For the founders reading this: your 'success' isn't solely user acquisition. It's how many new voices your platform enables. For the Creative Directors, your most meaningful metric isn't chasing Cannes Lions trophies—it's creating authentic moments of cultural resonance. Moments that spark inspiration, ignite conversations, or even offer a glimmer of hope, existing solely because you dared to intervene passionately.
Somewhere between algorithmic precision and corporate-driven uniformity there's a space for radical imagination—a place guided by the principle that data, discoveries, and creative outputs should remain open, accessible, and infinitely remixable. Where technology doesn't just optimize; it actively expands human potential.
There's a moment, just before sunrise, when the digital world falls nearly silent in our corner of Brooklyn. My laptop closed, no notifications, no metrics. Just the soft breathing of the house, the distant murmur of a waste management truck.
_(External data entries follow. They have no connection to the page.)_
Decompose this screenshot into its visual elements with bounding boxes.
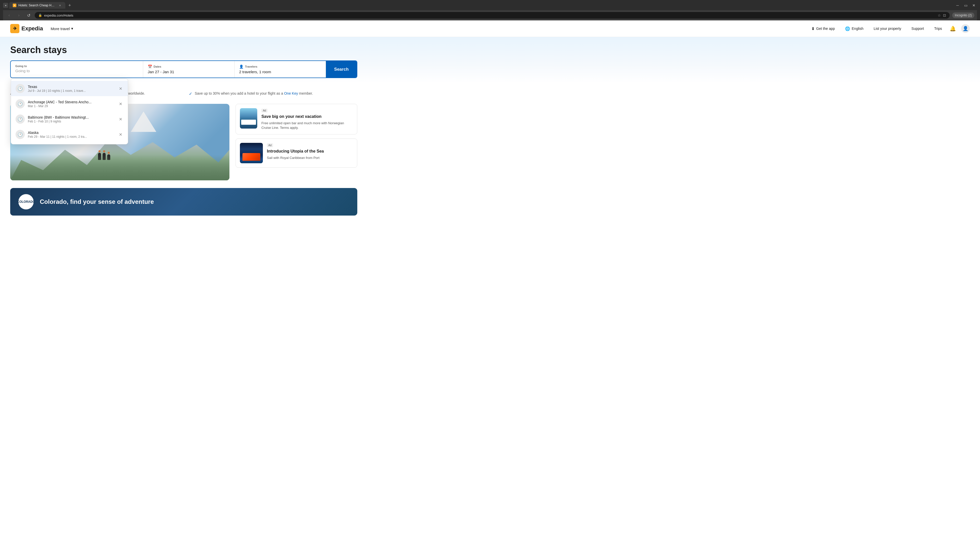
site-header: ✈ Expedia More travel ▾ ⬇ Get the app 🌐 … [0,21,980,37]
ad-badge-2: Ad [267,143,273,147]
tab-bar: ▾ ✈ Hotels: Search Cheap Hotels, D... ✕ … [3,2,977,9]
page-title: Search stays [10,44,970,56]
notifications-button[interactable]: 🔔 [950,25,956,32]
person-3 [107,154,110,160]
chevron-down-icon: ▾ [71,26,73,31]
snow-peak-2 [130,111,156,132]
remove-baltimore-button[interactable]: ✕ [118,116,123,123]
calendar-icon: 📅 [148,65,152,68]
dropdown-primary-3: Baltimore (BWI - Baltimore Washingt... [28,115,115,119]
dropdown-item-baltimore[interactable]: 🕐 Baltimore (BWI - Baltimore Washingt...… [11,111,128,127]
dropdown-text-anchorage: Anchorage (ANC - Ted Stevens Ancho... Ma… [28,100,115,108]
dropdown-item-texas[interactable]: 🕐 Texas Jul 9 - Jul 19 | 10 nights | 1 r… [11,81,128,96]
logo-text: Expedia [21,25,43,32]
dropdown-primary-2: Anchorage (ANC - Ted Stevens Ancho... [28,100,115,104]
search-button[interactable]: Search [326,61,357,78]
language-label: English [852,27,863,30]
list-property-label: List your property [873,27,901,30]
close-window-button[interactable]: ✕ [971,2,977,8]
going-to-value: Going to [15,68,138,73]
refresh-button[interactable]: ↺ [25,12,32,19]
active-tab[interactable]: ✈ Hotels: Search Cheap Hotels, D... ✕ [9,2,65,9]
history-icon-2: 🕐 [16,99,25,108]
ad-card-cruise2[interactable]: Ad Introducing Utopia of the Sea Sail wi… [235,138,357,168]
back-button[interactable]: ‹ [6,12,13,19]
ad-card-1-desc: Free unlimited open bar and much more wi… [261,121,353,130]
new-tab-button[interactable]: + [66,2,73,9]
ad-card-cruise1[interactable]: Ad Save big on your next vacation Free u… [235,104,357,135]
search-form: Going to Going to 🕐 Texas Jul 9 - Jul 19… [10,60,357,78]
travelers-label: 👤 Travelers [239,65,321,68]
tab-favicon: ✈ [13,3,16,7]
hero-section: Search stays Going to Going to 🕐 Texas J… [0,37,980,83]
going-to-label: Going to [15,65,138,68]
ad-card-1-content: Ad Save big on your next vacation Free u… [261,108,353,130]
trips-label: Trips [934,27,942,30]
dates-label: 📅 Dates [148,65,230,68]
ad-card-2-content: Ad Introducing Utopia of the Sea Sail wi… [267,143,324,160]
more-travel-button[interactable]: More travel ▾ [48,25,76,32]
globe-icon: 🌐 [845,26,850,31]
ad-card-1-title: Save big on your next vacation [261,114,353,119]
promo-right-suffix: member. [298,91,313,95]
minimize-button[interactable]: ─ [955,2,961,8]
user-menu-button[interactable]: 👤 [961,24,970,33]
dropdown-text-texas: Texas Jul 9 - Jul 19 | 10 nights | 1 roo… [28,85,115,93]
trips-button[interactable]: Trips [932,25,945,32]
colorado-text: Colorado, find your sense of adventure [40,198,154,205]
download-icon: ⬇ [811,26,815,31]
travelers-value: 2 travelers, 1 room [239,70,321,74]
ad-thumb-2 [240,143,263,163]
tab-close-button[interactable]: ✕ [58,3,62,7]
list-property-button[interactable]: List your property [871,25,904,32]
dates-field[interactable]: 📅 Dates Jan 27 - Jan 31 [143,61,234,78]
maximize-button[interactable]: ▭ [963,2,969,8]
colorado-logo-text: COLORADO [17,200,35,203]
dropdown-secondary-2: Mar 1 - Mar 29 [28,104,115,108]
extension-icon[interactable]: ⊡ [943,13,946,17]
tab-group-indicator[interactable]: ▾ [3,3,8,8]
mountain-people [98,153,110,160]
page: ✈ Expedia More travel ▾ ⬇ Get the app 🌐 … [0,21,980,551]
colorado-logo: COLORADO [18,194,34,210]
dropdown-item-anchorage[interactable]: 🕐 Anchorage (ANC - Ted Stevens Ancho... … [11,96,128,111]
address-bar[interactable]: 🔒 expedia.com/Hotels ☆ ⊡ [35,12,950,19]
logo[interactable]: ✈ Expedia [10,24,43,33]
search-dropdown: 🕐 Texas Jul 9 - Jul 19 | 10 nights | 1 r… [11,79,128,144]
ad-badge-1: Ad [261,109,267,113]
colorado-banner[interactable]: COLORADO Colorado, find your sense of ad… [10,188,357,216]
history-icon-3: 🕐 [16,114,25,124]
window-controls: ─ ▭ ✕ [955,2,977,8]
language-button[interactable]: 🌐 English [842,25,866,33]
get-app-button[interactable]: ⬇ Get the app [809,25,837,33]
more-travel-label: More travel [51,27,70,31]
forward-button[interactable]: › [15,12,22,19]
remove-alaska-button[interactable]: ✕ [118,131,123,138]
browser-chrome: ▾ ✈ Hotels: Search Cheap Hotels, D... ✕ … [0,0,980,21]
dropdown-primary: Texas [28,85,115,89]
tab-title: Hotels: Search Cheap Hotels, D... [18,3,56,7]
promo-right-prefix: Save up to 30% when you add a hotel to y… [195,91,284,95]
history-icon-4: 🕐 [16,130,25,139]
person-icon: 👤 [239,65,243,68]
going-to-field[interactable]: Going to Going to 🕐 Texas Jul 9 - Jul 19… [11,61,143,78]
one-key-link-right[interactable]: One Key [284,91,298,95]
support-button[interactable]: Support [909,25,926,32]
bookmark-icon[interactable]: ☆ [938,13,941,17]
remove-anchorage-button[interactable]: ✕ [118,100,123,107]
remove-texas-button[interactable]: ✕ [118,85,123,92]
ad-card-2-desc: Sail with Royal Caribbean from Port [267,156,324,160]
incognito-button[interactable]: Incognito (2) [952,13,974,18]
logo-icon: ✈ [10,24,19,33]
header-right: ⬇ Get the app 🌐 English List your proper… [809,24,970,33]
dropdown-secondary-4: Feb 29 - Mar 11 | 11 nights | 1 room, 2 … [28,135,115,138]
dropdown-secondary-3: Feb 1 - Feb 10 | 9 nights [28,120,115,123]
person-1 [98,153,101,160]
person-2 [103,153,106,160]
dropdown-primary-4: Alaska [28,130,115,135]
dropdown-text-baltimore: Baltimore (BWI - Baltimore Washingt... F… [28,115,115,123]
dropdown-item-alaska[interactable]: 🕐 Alaska Feb 29 - Mar 11 | 11 nights | 1… [11,127,128,142]
url-text: expedia.com/Hotels [44,14,935,17]
travelers-field[interactable]: 👤 Travelers 2 travelers, 1 room [234,61,326,78]
history-icon: 🕐 [16,84,25,93]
This is where creativity actually lives—not in the performance, but in the quiet between performances.
So here's a concrete step: try building one mechanism of genuine connection into your platform that cannot be gamed or measured. A space where metrics disappear, where creativity breathes freely. A platform where popularity doesn't exist.
For Substack writers, instead of reinforcing popularity loops through subscription rankings and established-author algorithms, imagine a 'Discovery Hour': a space where fresh voices without established subscriber bases are spotlighted outside the gravitational pull of existing popularity metrics. No subscriber counts visible, no performance tracking—just authentic words given the breathing room to resonate freely, judged on depth rather than engagement loops.
For filmmakers, imagine a streaming festival inspired by underground warehouse screenings and William Gibson's Pattern Recognition: films premiered anonymously, stripped of trailers, ratings, and star-power hype. Just the work. Just the possibility of a moment of connection. Viewers enter 'blind', guided only by curiosity. After viewing, filmmakers and audiences spontaneously co-create "reaction films"—short, expressive reinterpretations sparked by emotional resonance rather than algorithmic predictability. Here, cinema escapes Netflix-style categorization and Rotten Tomatoes' quantification.
Creativity blooms best when it's free from rigid measurement, and rooted more in shared human discovery. This is creativity not tracked, but shared; not sold, but given away freely—a culture where genuine originality is born because nobody's counting.
And maybe — just maybe — that's where the future refuses to be coded.
In Japan, when you finish reading the Mainichi newspaper you can plant it. Its pages consist of recycled paper, water, and the seeds of flowers and herbs. It's one of the most widely read papers in the country, selling over 5 million copies a day. What if our digital creations could do the same? What if, instead of consuming, we could grow?